### Work item
The answer is all of the data repeated exactly, with each picture omitted.

(Extracted page text data)
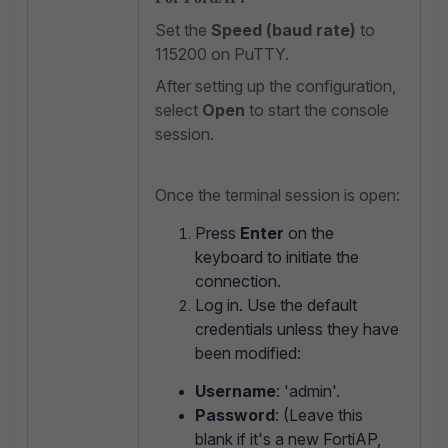
Set the
Speed (baud rate)
to
115200 on PuTTY.
After setting up the configuration,
select
Open
to start the console
session.
Once the terminal session is open:
Press
Enter
on the
keyboard to initiate the
connection.
Log in. Use the default
credentials unless they have
been modified:
Username
: 'admin'.
Password
: (Leave this
blank if it's a new FortiAP,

### Your solution
Set the
Speed (baud rate)
to
115200 on PuTTY.
After setting up the configuration,
select
Open
to start the console
session.
Once the terminal session is open:
Press
Enter
on the
keyboard to initiate the
connection.
Log in. Use the default
credentials unless they have
been modified:
Username
: 'admin'.
Password
: (Leave this
blank if it's a new FortiAP,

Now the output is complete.